Some deals paid off, some didn't and destiny took strange turns. But what remained clear was that Ratan Tata could take a bold bet and take a stand where it mattered. Both the Corus deal and later, the failed Nano car project, brought out these facets of the man. Other events confirmed this.

Tata Nano failed but the Tatas raked in huge profits as the acquired Jaguar brought in loads of profits -- Ratan Tata found his fortune there not at the bottom of the pyramid but at the top as newly-minted moneybags in China bought enough luxury cars to make the Jaguar roar.

Similarly, Tata Tea could not make headway as a global health beverage player in the US after it acquired a big stake in Glaceau for $677 million in 2006. But barely a year later, the stake was sold for $1.2 billion in a takeover battle that Coca-Cola won -- but the Tatas had made a neat profit of about $520 million on that one.

After the dealmaker came the corporate warrior who would stand up for his team. As Tata employees suffered in a planned Nano project at Singur in West Bengal, Ratan Tata stood firmly as a warrior against then West Bengal Opposition leader Mamata Banerjee in an epic conflict that saw the politician speaking for local farmers and livelihoods. The Nano project moved to Gujarat, after which it failed. But we would remember Ratan Tata as the man who would stand up against powerful politicians to defend his troops.

As he officially retired to make way for the dour Cyrus Mistry who became the chairman of Tata Sons, his role as Chairman Emeritus is the stuff of classic fiction. As a representative of the Tata Trusts that controlled Tata Sons, he summarily threw out Mistry in a boardroom coup in 2016.

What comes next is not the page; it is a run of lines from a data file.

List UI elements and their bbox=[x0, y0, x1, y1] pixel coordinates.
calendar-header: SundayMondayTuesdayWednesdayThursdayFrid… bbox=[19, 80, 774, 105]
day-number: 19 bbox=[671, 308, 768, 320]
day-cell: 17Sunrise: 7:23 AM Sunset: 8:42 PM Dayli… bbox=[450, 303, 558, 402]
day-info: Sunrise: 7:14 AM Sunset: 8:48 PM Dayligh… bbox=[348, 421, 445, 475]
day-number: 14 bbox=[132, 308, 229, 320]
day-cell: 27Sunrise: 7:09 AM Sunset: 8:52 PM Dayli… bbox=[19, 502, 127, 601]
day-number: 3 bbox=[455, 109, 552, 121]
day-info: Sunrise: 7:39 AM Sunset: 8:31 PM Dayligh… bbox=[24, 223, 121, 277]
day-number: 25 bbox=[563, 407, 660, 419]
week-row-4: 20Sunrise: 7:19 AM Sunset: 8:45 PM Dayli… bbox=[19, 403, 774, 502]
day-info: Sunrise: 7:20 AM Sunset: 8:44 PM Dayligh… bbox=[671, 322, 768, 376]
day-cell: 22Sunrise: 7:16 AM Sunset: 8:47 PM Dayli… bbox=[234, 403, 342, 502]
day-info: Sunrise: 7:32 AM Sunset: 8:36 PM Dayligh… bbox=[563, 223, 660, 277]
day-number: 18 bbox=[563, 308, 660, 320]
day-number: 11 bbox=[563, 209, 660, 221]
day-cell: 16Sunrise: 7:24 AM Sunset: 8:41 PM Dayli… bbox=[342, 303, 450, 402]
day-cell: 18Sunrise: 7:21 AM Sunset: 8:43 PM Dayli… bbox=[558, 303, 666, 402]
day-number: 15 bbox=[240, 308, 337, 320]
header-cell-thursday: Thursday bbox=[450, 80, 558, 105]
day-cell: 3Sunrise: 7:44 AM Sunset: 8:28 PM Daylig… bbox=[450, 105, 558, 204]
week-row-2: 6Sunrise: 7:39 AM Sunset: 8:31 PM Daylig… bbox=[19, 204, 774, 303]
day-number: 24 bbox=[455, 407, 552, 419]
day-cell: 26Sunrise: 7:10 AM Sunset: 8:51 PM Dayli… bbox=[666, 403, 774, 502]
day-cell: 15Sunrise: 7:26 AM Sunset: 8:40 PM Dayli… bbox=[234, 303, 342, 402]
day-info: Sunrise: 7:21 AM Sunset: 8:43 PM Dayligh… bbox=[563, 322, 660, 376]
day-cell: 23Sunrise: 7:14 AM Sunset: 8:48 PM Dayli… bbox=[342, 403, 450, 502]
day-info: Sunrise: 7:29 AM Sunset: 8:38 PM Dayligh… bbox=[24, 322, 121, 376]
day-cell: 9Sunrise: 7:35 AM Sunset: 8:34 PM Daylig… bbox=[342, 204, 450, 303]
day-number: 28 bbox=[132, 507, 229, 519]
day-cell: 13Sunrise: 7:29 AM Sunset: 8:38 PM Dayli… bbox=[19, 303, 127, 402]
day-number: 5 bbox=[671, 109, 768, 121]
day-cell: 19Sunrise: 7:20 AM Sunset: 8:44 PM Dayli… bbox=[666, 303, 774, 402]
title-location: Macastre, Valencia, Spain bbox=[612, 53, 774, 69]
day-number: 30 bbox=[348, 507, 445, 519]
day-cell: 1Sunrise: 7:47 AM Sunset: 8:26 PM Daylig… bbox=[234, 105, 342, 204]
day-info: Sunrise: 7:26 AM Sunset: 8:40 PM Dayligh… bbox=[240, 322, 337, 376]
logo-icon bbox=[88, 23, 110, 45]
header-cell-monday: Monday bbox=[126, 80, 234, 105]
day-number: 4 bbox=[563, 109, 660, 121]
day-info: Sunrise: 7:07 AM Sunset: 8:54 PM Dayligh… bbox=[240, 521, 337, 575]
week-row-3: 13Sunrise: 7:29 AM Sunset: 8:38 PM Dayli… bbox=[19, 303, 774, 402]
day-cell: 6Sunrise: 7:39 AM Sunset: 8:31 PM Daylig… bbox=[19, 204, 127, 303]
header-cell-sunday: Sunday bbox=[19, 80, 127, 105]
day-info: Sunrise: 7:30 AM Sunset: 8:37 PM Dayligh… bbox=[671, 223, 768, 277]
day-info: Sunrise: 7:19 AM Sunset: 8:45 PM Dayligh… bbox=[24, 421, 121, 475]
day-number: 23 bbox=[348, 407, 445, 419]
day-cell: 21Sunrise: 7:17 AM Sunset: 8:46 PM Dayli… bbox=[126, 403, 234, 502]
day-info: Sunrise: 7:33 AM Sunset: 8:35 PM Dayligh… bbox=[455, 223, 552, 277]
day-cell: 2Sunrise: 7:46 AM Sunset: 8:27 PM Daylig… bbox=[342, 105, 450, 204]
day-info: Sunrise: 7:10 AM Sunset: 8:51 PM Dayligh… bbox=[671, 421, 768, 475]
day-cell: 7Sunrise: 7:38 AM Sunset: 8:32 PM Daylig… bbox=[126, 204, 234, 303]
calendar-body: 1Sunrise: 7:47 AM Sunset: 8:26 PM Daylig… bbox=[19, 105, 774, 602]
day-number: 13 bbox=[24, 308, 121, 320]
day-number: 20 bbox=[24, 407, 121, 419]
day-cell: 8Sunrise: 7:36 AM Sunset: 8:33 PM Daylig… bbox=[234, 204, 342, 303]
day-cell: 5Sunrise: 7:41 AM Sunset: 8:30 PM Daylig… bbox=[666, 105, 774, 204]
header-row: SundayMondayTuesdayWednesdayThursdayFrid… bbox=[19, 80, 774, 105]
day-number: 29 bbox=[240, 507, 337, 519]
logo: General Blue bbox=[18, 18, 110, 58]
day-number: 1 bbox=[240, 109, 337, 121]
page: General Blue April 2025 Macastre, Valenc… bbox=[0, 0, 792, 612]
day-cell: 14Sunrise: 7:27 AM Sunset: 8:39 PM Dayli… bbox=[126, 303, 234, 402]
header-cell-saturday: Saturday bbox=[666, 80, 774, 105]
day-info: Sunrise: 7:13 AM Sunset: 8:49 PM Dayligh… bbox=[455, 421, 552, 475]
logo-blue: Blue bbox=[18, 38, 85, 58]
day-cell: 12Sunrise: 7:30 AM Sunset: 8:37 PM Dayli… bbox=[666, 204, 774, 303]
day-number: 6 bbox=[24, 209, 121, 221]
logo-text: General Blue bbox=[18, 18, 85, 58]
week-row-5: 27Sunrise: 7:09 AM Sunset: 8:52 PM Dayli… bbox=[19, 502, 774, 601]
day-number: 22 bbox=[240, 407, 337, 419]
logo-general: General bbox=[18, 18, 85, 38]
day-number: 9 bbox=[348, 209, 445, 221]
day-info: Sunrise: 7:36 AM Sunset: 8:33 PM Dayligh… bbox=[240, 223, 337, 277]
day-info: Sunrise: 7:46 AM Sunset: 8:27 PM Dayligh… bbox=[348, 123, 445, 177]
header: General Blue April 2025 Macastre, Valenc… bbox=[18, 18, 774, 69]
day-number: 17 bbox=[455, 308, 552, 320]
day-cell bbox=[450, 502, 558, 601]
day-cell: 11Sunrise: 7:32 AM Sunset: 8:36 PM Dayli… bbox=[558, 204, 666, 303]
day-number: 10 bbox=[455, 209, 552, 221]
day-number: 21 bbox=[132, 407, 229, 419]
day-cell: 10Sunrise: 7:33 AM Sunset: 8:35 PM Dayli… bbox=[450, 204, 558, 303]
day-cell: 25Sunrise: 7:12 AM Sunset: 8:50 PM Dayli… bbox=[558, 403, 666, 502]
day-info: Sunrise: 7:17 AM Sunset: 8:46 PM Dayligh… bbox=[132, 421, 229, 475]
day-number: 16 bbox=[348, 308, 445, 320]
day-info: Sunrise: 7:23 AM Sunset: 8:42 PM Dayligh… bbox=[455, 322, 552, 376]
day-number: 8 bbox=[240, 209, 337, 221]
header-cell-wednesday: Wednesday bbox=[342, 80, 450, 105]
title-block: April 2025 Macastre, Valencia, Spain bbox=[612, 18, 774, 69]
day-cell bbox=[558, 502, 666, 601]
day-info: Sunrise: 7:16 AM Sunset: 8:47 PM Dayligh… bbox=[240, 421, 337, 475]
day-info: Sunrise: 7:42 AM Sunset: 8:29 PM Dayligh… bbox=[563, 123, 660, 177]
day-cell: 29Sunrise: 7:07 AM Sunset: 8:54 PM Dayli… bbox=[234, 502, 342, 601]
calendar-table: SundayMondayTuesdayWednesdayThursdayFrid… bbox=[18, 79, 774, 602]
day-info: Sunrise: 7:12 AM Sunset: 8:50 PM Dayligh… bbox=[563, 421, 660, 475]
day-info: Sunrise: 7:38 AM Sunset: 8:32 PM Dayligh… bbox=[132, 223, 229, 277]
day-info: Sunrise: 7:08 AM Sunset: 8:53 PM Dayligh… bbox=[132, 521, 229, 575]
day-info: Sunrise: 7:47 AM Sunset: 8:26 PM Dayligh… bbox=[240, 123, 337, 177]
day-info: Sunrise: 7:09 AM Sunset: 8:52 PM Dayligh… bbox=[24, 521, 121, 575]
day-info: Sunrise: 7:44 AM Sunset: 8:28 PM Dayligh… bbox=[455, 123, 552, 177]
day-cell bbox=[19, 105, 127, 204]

A legal battle followed, and then Mistry died in a tragic car accident. Disagreements were officially over business strategy and shareholder rights. However, one could see how the two conflicted with each other: Cyrus Mistry was a tooth-combing, bottom-line-loving micro-manager, and Ratan Tata was a romantic people punter who loved glamorous growth. The chemistry with Mistry just was not right -- something that Ratan Tata watchers would see as rare for such a warm individual.

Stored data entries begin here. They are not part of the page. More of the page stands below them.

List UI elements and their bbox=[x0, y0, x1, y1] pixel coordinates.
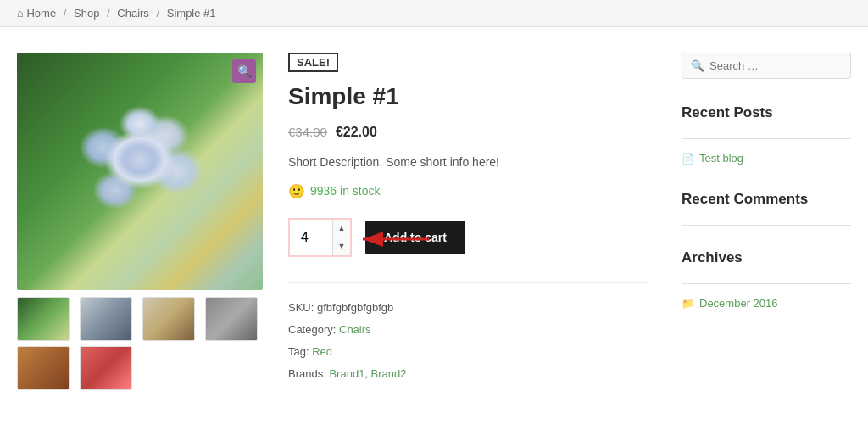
recent-comments-divider bbox=[682, 225, 851, 226]
product-title: Simple #1 bbox=[288, 82, 648, 111]
test-blog-link[interactable]: 📄 Test blog bbox=[682, 149, 851, 167]
brands-label: Brands: bbox=[288, 367, 326, 380]
archives-section: Archives 📁 December 2016 bbox=[682, 249, 851, 312]
quantity-input[interactable] bbox=[290, 220, 332, 255]
price-area: €34.00 €22.00 bbox=[288, 125, 648, 140]
product-image-wrapper: 🔍 bbox=[17, 53, 263, 290]
tag-link[interactable]: Red bbox=[312, 345, 332, 358]
doc-icon: 📄 bbox=[682, 153, 694, 165]
brand1-link[interactable]: Brand1 bbox=[329, 367, 364, 380]
recent-posts-divider bbox=[682, 138, 851, 139]
sku-value: gfbfgbfgbfgbfgb bbox=[317, 301, 393, 314]
quantity-cart-row: ▲ ▼ Add to cart bbox=[288, 218, 648, 257]
breadcrumb-chairs[interactable]: Chairs bbox=[117, 7, 149, 20]
archives-divider bbox=[682, 283, 851, 284]
breadcrumb: ⌂ Home / Shop / Chairs / Simple #1 bbox=[0, 0, 868, 27]
stock-smile-icon: 🙂 bbox=[288, 183, 305, 199]
price-original: €34.00 bbox=[288, 125, 327, 139]
thumbnail-5[interactable] bbox=[17, 346, 70, 390]
tag-label: Tag: bbox=[288, 345, 309, 358]
red-arrow-annotation bbox=[354, 222, 431, 256]
product-area: 🔍 SALE! Simple #1 €34.00 €22.00 bbox=[17, 53, 648, 390]
quantity-wrapper: ▲ ▼ bbox=[288, 218, 352, 257]
quantity-up-button[interactable]: ▲ bbox=[333, 220, 350, 237]
thumbnail-4[interactable] bbox=[205, 297, 258, 341]
recent-comments-title: Recent Comments bbox=[682, 191, 851, 215]
thumbnail-2[interactable] bbox=[80, 297, 132, 341]
stock-info: 🙂 9936 in stock bbox=[288, 183, 648, 199]
thumbnail-3[interactable] bbox=[142, 297, 195, 341]
stock-count: 9936 in stock bbox=[310, 184, 381, 198]
breadcrumb-home[interactable]: Home bbox=[26, 7, 56, 20]
sku-row: SKU: gfbfgbfgbfgbfgb bbox=[288, 297, 648, 319]
recent-posts-title: Recent Posts bbox=[682, 104, 851, 128]
home-icon: ⌂ bbox=[17, 7, 24, 20]
main-wrapper: 🔍 SALE! Simple #1 €34.00 €22.00 bbox=[0, 27, 868, 416]
product-info: SALE! Simple #1 €34.00 €22.00 Short Desc… bbox=[288, 53, 648, 390]
recent-posts-section: Recent Posts 📄 Test blog bbox=[682, 104, 851, 167]
search-icon: 🔍 bbox=[691, 59, 704, 72]
product-description: Short Description. Some short info here! bbox=[288, 154, 648, 171]
breadcrumb-shop[interactable]: Shop bbox=[74, 7, 99, 20]
archives-title: Archives bbox=[682, 249, 851, 273]
test-blog-label: Test blog bbox=[699, 152, 743, 165]
flower-overlay bbox=[17, 53, 263, 290]
thumbnail-1[interactable] bbox=[17, 297, 70, 341]
recent-comments-section: Recent Comments bbox=[682, 191, 851, 226]
sale-badge: SALE! bbox=[288, 53, 338, 72]
image-column: 🔍 bbox=[17, 53, 263, 390]
breadcrumb-current: Simple #1 bbox=[167, 7, 216, 20]
tag-row: Tag: Red bbox=[288, 341, 648, 363]
thumbnail-row-1 bbox=[17, 297, 263, 341]
category-label: Category: bbox=[288, 323, 336, 336]
category-row: Category: Chairs bbox=[288, 319, 648, 341]
search-input[interactable] bbox=[709, 59, 842, 72]
category-link[interactable]: Chairs bbox=[339, 323, 371, 336]
sku-label: SKU: bbox=[288, 301, 314, 314]
thumbnail-row-2 bbox=[17, 346, 263, 390]
brand2-link[interactable]: Brand2 bbox=[371, 367, 407, 380]
search-box[interactable]: 🔍 bbox=[682, 53, 851, 79]
product-meta: SKU: gfbfgbfgbfgbfgb Category: Chairs Ta… bbox=[288, 282, 648, 385]
quantity-spinners: ▲ ▼ bbox=[332, 220, 350, 255]
december-2016-label: December 2016 bbox=[699, 297, 778, 310]
brands-row: Brands: Brand1, Brand2 bbox=[288, 363, 648, 385]
sidebar: 🔍 Recent Posts 📄 Test blog Recent Commen… bbox=[682, 53, 851, 390]
december-2016-link[interactable]: 📁 December 2016 bbox=[682, 294, 851, 312]
folder-icon: 📁 bbox=[682, 298, 694, 310]
quantity-down-button[interactable]: ▼ bbox=[333, 237, 350, 255]
price-sale: €22.00 bbox=[336, 125, 377, 140]
zoom-icon[interactable]: 🔍 bbox=[232, 59, 256, 83]
thumbnail-6[interactable] bbox=[80, 346, 132, 390]
product-main-image bbox=[17, 53, 263, 290]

There was a lot of mistrust between the two as Ratan Tata spoke of "Tata values" that were eroded under Mistry. Ratan Tata had handpicked the man who he could no longer trust, a word that his confidants and admirers would otherwise associate strongly with him. Interestingly, Ratan Tata co-produced in 2004 a Hindi movie called Aetbaar, which literally means "trust" in Urdu. The Tata-Mistry tussle was as much a psychological thriller as the movie. Like Mistry at Tata Sons, it flopped in what must be the most controversial chapter of Ratan Tata's colourful career.

Smart boys don't retire. Ratan Tata never got off the headlines or public attention. He reinvented himself partly as a generous philanthropist and mostly as a new-age angel investor betting on technology startups. His Instagram account exploded overnight.

Days before his death, headlines screamed that he had made a 23000 percent profit on Upstox, a fin-tech player. CashKaro and the recently listed FirstCry-owner Brainbees Solutions Ltd are other key investments made by Ratan Tata in his personal capacity.

In serenading firms fancied by Millennials and Gen Z kids, Ratan Tata, who described his investments as learning experiences, showed that he loved to be married to innovative adventures that contrasted his simple, single personal life. This is the kind of stuff that historians would love as much as novelists and psychologists.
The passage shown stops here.